Cinnamon Raisin Bread: At a Glance

✔️Skill Level: Intermediate
✔️Skills: Mixing Bread Dough, Kneading, Proofing, and Baking
✔️Type: Loaf Bread with a Swirl
✔️Number of Ingredients: 9
✔️Prep Time: 30 minutes
✔️Rise Time: 3 hours
✔️Cook Time: 45 minutes
✔️Yield: 1 loaf yielding approximately 16 slices

Jump Straight to the Recipe

Why This Recipe Works

If you are not interested in the why, you can skip straight to the recipe.

This dough is relatively lean in that it doesn’t contain eggs and has just 5 Tablespoons of butter in it. Even so, it browns well thanks to a bit of sugar as well as the milk sugars from the whole milk.

Not only does milk assist in browning, it also provides for a more tender crumb and adds sweetness. Could you make this bread with water? Yes. But the bread won’t be as sweet, and it won’t brown as well.

Another thing that is very important to me when it comes to a swirled bread is that the slices stay together.

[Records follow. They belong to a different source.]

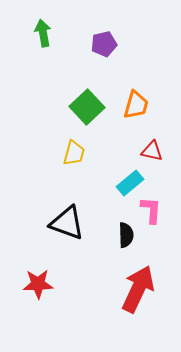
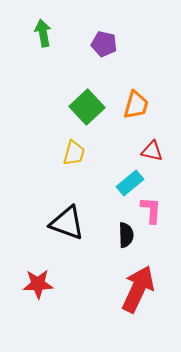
purple pentagon: rotated 25 degrees clockwise
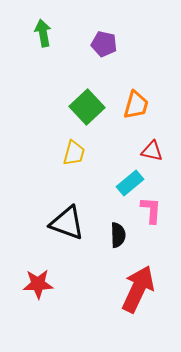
black semicircle: moved 8 px left
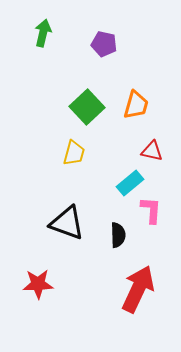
green arrow: rotated 24 degrees clockwise
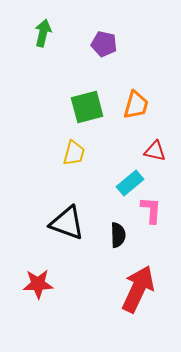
green square: rotated 28 degrees clockwise
red triangle: moved 3 px right
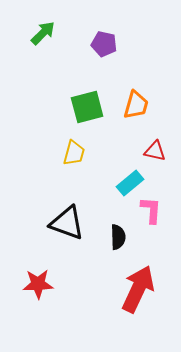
green arrow: rotated 32 degrees clockwise
black semicircle: moved 2 px down
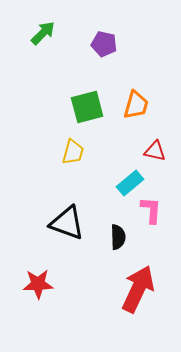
yellow trapezoid: moved 1 px left, 1 px up
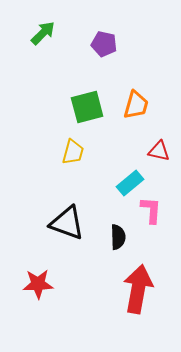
red triangle: moved 4 px right
red arrow: rotated 15 degrees counterclockwise
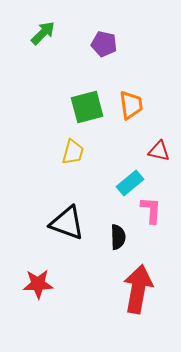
orange trapezoid: moved 5 px left; rotated 24 degrees counterclockwise
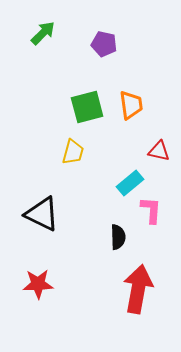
black triangle: moved 25 px left, 9 px up; rotated 6 degrees clockwise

Even sliced relatively thinly, all the coils of dough stay put in a cohesive slice rather than gapping and pulling away from each other.

There’s not much more depressing than wanting to use cinnamon raisin bread to make a sandwich and not have any slices stay intact enough to make a sandwich.

Why does this often happen, though? I shall tell you.

Don’t Use Butter in Your Swirl

A close-up of a slice of raisin bread showing a gorgeous swirl of cinnamon sugar spiraling around several times.

That’s the whole answer.

Butter is mostly fat, and fat is a lubricant. Things don’t stick to it.

So guess what else doesn’t stick to it? Bread dough. That’s what.

If you have struggled with your swirled bread gapping or delaminating, butter in the swirl is the likely culprit.

Unlike with cinnamon rolls, which have concentric swirls running perpendicular to the baking pan and are made to be pulled apart in layers to eat (just me?), a swirled bread has swirls that run parallel to the pan. Then, slices are cut through them.

If the swirls aren’t tightly bound to begin with, gapping can and will occur, and it’s no fun at all.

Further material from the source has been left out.